1/17/2013—There are a lot of things said by Giglio in the anti-gay sermon from the mid-1990’s that led to his resignation from involvement in President Obama’s Inauguration. I don’t agree with much of it—that homosexuality is a sin, that it can be reversed through Jesus and so forth.
But what about this quote from the sermon that everyone cites as a large part of the problem with Giglio? “We must lovingly but firmly respond to the aggressive agenda of not all, but of many in the homosexual community. … Underneath this issue is a very powerful and aggressive moment. That movement is not a benevolent movement, it is a movement to seize by any means necessary the feeling and the mood of the day, to the point where the homosexual lifestyle becomes accepted as a norm in our society and is given full standing as any other lifestyle, as it relates to family.”
I hope that the gay rights movement is powerful and aggressive and is seizing the mood of the day by any means necessary so that homosexuality is given full standing as it relates to family. Isn’t that exactly what the gay rights movement and its straight allies are striving for?
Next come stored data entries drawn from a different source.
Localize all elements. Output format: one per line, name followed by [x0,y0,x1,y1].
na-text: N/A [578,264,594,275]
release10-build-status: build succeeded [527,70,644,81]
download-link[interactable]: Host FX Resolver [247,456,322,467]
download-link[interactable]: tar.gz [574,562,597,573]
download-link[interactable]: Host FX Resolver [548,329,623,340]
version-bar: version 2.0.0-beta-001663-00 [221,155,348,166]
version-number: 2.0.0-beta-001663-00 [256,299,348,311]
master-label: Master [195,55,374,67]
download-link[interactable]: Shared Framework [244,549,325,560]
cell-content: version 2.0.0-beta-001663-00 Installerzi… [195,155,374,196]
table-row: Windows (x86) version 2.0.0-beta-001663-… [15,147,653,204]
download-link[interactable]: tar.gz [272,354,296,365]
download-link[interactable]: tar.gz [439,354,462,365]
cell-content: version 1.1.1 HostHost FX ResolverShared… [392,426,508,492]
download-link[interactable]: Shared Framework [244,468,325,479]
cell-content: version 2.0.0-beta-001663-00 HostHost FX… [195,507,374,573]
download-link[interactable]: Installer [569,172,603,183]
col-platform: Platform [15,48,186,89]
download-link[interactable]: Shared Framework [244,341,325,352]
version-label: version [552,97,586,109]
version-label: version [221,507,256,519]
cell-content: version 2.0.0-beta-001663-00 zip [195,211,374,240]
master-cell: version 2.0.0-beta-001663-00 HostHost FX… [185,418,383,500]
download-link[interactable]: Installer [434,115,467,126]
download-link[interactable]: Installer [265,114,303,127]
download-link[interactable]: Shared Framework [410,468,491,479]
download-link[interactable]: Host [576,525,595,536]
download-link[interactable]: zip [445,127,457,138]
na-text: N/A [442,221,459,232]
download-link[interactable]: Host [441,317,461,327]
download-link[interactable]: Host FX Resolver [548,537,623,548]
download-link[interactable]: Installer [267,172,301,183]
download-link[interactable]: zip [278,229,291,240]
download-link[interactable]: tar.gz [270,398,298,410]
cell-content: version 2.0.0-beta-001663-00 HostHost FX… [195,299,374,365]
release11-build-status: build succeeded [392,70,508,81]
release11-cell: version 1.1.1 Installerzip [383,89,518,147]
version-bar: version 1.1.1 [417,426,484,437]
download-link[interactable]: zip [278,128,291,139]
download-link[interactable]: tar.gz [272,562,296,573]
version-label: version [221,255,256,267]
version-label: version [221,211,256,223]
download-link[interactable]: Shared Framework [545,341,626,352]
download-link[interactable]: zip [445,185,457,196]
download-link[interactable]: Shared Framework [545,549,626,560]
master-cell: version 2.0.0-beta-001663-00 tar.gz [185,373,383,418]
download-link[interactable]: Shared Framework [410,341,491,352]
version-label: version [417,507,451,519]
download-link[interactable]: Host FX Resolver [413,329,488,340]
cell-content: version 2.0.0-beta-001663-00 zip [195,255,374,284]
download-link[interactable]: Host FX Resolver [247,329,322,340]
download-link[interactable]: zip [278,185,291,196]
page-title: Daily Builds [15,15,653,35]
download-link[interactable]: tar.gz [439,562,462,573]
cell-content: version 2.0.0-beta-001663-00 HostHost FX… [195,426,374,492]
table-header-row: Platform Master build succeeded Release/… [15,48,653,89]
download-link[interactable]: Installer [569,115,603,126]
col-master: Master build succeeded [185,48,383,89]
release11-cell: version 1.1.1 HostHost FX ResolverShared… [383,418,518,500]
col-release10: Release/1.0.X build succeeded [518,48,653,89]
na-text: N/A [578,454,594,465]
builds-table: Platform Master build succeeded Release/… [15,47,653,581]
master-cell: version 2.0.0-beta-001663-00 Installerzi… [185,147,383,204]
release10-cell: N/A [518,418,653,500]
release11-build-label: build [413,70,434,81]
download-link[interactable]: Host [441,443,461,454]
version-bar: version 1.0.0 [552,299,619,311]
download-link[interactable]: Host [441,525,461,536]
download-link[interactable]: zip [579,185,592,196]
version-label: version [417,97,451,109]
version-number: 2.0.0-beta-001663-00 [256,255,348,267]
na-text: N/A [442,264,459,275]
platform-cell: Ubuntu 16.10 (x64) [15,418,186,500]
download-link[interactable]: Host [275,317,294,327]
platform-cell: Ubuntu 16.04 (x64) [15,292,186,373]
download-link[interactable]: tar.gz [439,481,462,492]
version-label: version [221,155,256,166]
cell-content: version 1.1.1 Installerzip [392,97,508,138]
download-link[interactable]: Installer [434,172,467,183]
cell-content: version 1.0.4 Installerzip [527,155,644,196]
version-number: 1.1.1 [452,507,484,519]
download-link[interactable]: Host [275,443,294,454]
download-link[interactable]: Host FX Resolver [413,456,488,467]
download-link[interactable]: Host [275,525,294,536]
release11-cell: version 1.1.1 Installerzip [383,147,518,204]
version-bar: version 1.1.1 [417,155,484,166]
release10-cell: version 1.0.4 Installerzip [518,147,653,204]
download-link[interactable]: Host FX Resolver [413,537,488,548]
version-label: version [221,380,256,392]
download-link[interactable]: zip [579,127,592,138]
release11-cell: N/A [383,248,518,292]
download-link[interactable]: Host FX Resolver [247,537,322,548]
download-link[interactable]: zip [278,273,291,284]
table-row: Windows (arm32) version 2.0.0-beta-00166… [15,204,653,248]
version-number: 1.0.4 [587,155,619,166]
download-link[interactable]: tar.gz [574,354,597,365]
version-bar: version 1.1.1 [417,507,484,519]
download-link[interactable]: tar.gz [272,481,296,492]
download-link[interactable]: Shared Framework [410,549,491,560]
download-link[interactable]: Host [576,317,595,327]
Full and complete acceptance of gays as citizens with the rights of all other citizens.
I know of course that Giglio meant what he said negatively, as something to be defeated. But at least this part of his sermon was not prejudice—it was acknowledgment of the stakes of the struggle over gay rights.
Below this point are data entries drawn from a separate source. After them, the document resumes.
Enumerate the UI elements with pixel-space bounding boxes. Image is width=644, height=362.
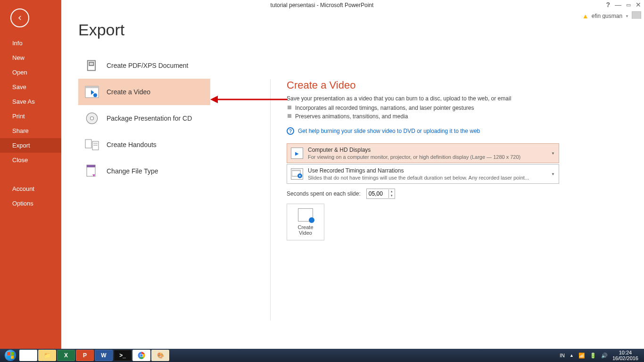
sidebar-item-info[interactable]: Info <box>0 36 61 50</box>
sidebar-item-account[interactable]: Account <box>0 181 61 196</box>
main-area: Export Create PDF/XPS Document Create a … <box>61 19 644 349</box>
timings-dropdown[interactable]: Use Recorded Timings and Narrations Slid… <box>287 164 559 184</box>
sidebar-item-share[interactable]: Share <box>0 123 61 138</box>
create-video-icon <box>298 208 313 222</box>
export-opt-label: Package Presentation for CD <box>107 115 192 122</box>
spinner-down-icon[interactable]: ▼ <box>389 194 395 198</box>
taskbar-excel[interactable]: X <box>57 350 75 361</box>
svg-rect-9 <box>92 141 99 150</box>
chevron-down-icon: ▼ <box>551 172 555 176</box>
export-opt-label: Create a Video <box>107 88 150 96</box>
svg-point-7 <box>91 117 94 120</box>
window-title: tutorial persentasi - Microsoft PowerPoi… <box>271 2 374 8</box>
timings-title: Use Recorded Timings and Narrations <box>308 167 545 174</box>
export-opt-change-filetype[interactable]: Change File Type <box>78 158 210 184</box>
create-video-button[interactable]: Create Video <box>287 204 324 240</box>
export-opt-label: Change File Type <box>107 167 158 175</box>
taskbar-cmd[interactable]: >_ <box>114 350 132 361</box>
back-arrow-icon <box>16 14 24 22</box>
tray-volume-icon[interactable]: 🔊 <box>601 353 608 359</box>
tray-battery-icon[interactable]: 🔋 <box>590 353 596 359</box>
svg-rect-15 <box>292 170 300 171</box>
sidebar-item-saveas[interactable]: Save As <box>0 94 61 109</box>
spinner-up-icon[interactable]: ▲ <box>389 189 395 194</box>
taskbar-app-grid[interactable] <box>19 350 37 361</box>
quality-title: Computer & HD Displays <box>308 147 545 153</box>
tray-network-icon[interactable]: 📶 <box>578 353 585 359</box>
pdf-xps-icon <box>84 58 100 74</box>
restore-icon[interactable]: ▭ <box>626 2 631 8</box>
svg-rect-13 <box>87 165 95 167</box>
sidebar-item-new[interactable]: New <box>0 50 61 65</box>
minimize-icon[interactable]: — <box>615 1 621 8</box>
tray-clock[interactable]: 10:24 16/02/2016 <box>612 350 638 361</box>
chevron-down-icon: ▼ <box>551 151 555 156</box>
titlebar: tutorial persentasi - Microsoft PowerPoi… <box>0 0 644 12</box>
sidebar-item-open[interactable]: Open <box>0 65 61 80</box>
export-type-list: Create PDF/XPS Document Create a Video P… <box>78 52 210 184</box>
user-name: efin gusman <box>592 13 622 19</box>
create-video-label: Create Video <box>297 224 313 236</box>
filetype-icon <box>84 163 100 179</box>
svg-point-22 <box>140 354 142 356</box>
back-button[interactable] <box>10 8 29 27</box>
seconds-row: Seconds spent on each slide: ▲ ▼ <box>287 189 630 199</box>
quality-sub: For viewing on a computer monitor, proje… <box>308 154 545 160</box>
system-tray: IN ▲ 📶 🔋 🔊 10:24 16/02/2016 <box>560 350 642 361</box>
sidebar-item-options[interactable]: Options <box>0 196 61 211</box>
taskbar: 📁 X P W >_ 🎨 IN ▲ 📶 🔋 🔊 10:24 16/02/2016 <box>0 349 644 362</box>
user-dropdown-icon: ▼ <box>625 14 629 18</box>
detail-bullets: Incorporates all recorded timings, narra… <box>287 104 630 121</box>
seconds-label: Seconds spent on each slide: <box>287 190 361 197</box>
svg-rect-1 <box>89 62 93 66</box>
backstage-sidebar: Info New Open Save Save As Print Share E… <box>0 0 61 349</box>
help-icon[interactable]: ? <box>606 1 610 8</box>
export-opt-package-cd[interactable]: Package Presentation for CD <box>78 105 210 132</box>
export-opt-create-video[interactable]: Create a Video <box>78 79 210 105</box>
video-icon <box>84 84 100 100</box>
cd-icon <box>84 110 100 126</box>
sidebar-item-export[interactable]: Export <box>0 138 61 153</box>
tray-chevron-up-icon[interactable]: ▲ <box>570 353 574 358</box>
vertical-divider <box>270 79 271 321</box>
taskbar-word[interactable]: W <box>95 350 113 361</box>
export-opt-pdf-xps[interactable]: Create PDF/XPS Document <box>78 52 210 79</box>
timings-icon <box>291 168 303 180</box>
taskbar-paint[interactable]: 🎨 <box>151 350 169 361</box>
help-link[interactable]: Get help burning your slide show video t… <box>298 128 480 134</box>
tray-lang[interactable]: IN <box>560 353 565 358</box>
detail-bullet: Incorporates all recorded timings, narra… <box>295 104 630 112</box>
detail-bullet: Preserves animations, transitions, and m… <box>295 112 630 121</box>
help-row: ? Get help burning your slide show video… <box>287 127 630 135</box>
taskbar-explorer[interactable]: 📁 <box>38 350 56 361</box>
page-title: Export <box>78 21 644 39</box>
detail-title: Create a Video <box>287 79 630 91</box>
start-button[interactable] <box>2 349 19 362</box>
sidebar-item-close[interactable]: Close <box>0 153 61 167</box>
svg-rect-8 <box>85 140 91 148</box>
window-controls: ? — ▭ ✕ <box>606 1 641 8</box>
svg-rect-3 <box>85 86 99 88</box>
taskbar-chrome[interactable] <box>132 350 150 361</box>
seconds-spinner[interactable]: ▲ ▼ <box>366 189 395 199</box>
seconds-input[interactable] <box>367 189 388 198</box>
export-detail-panel: Create a Video Save your presentation as… <box>287 79 630 240</box>
export-opt-label: Create Handouts <box>107 141 157 148</box>
handouts-icon <box>84 137 100 153</box>
info-icon: ? <box>287 127 294 135</box>
timings-sub: Slides that do not have timings will use… <box>308 175 545 181</box>
detail-desc: Save your presentation as a video that y… <box>287 95 630 102</box>
display-icon: ▶ <box>291 148 303 159</box>
export-opt-handouts[interactable]: Create Handouts <box>78 132 210 158</box>
sidebar-item-print[interactable]: Print <box>0 109 61 123</box>
quality-dropdown[interactable]: ▶ Computer & HD Displays For viewing on … <box>287 143 559 163</box>
close-icon[interactable]: ✕ <box>636 1 641 8</box>
sidebar-item-save[interactable]: Save <box>0 80 61 94</box>
taskbar-powerpoint[interactable]: P <box>76 350 94 361</box>
export-opt-label: Create PDF/XPS Document <box>107 62 189 69</box>
svg-point-5 <box>93 93 97 97</box>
But those are the stakes. If you give gays an inch—overturning anti-sodomy laws, let’s say—they will take a mile—insisting on full equality. That is why Justice Scalia counseled keeping the anti-sodomy laws. But when our opponents claim that the goal of the gay rights movement is not just tolerance and acceptance, but full and equal rights, they are not being insulting, they are correctly describing the situation.